INFORMATION SHOWN:
Content starts

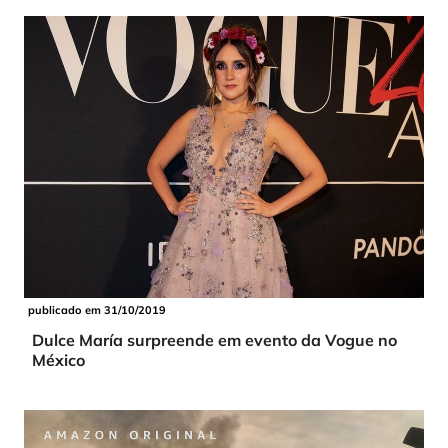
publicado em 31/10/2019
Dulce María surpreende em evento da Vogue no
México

Content ends
Content starts

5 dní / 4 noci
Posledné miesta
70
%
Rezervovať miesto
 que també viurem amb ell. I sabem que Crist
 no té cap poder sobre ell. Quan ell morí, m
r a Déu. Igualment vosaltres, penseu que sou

Content ends
Content starts

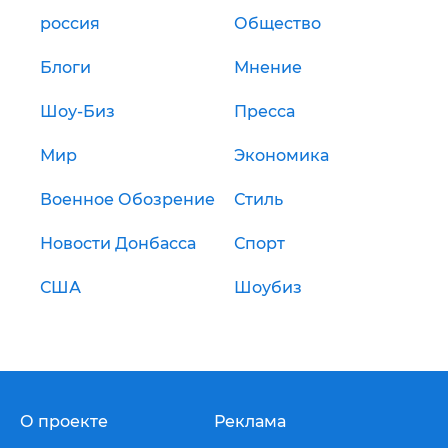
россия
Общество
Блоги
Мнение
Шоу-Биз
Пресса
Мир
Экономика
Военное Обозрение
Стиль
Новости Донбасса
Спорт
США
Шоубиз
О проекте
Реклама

Content ends

In the listing above, find the line containing "Rezervovať miesto" and the line containing "r a Déu. Igualment vosaltres, penseu que sou", then repeat those two lines and everything between them exactly.

Rezervovať miesto
 que també viurem amb ell. I sabem que Crist
 no té cap poder sobre ell. Quan ell morí, m
r a Déu. Igualment vosaltres, penseu que sou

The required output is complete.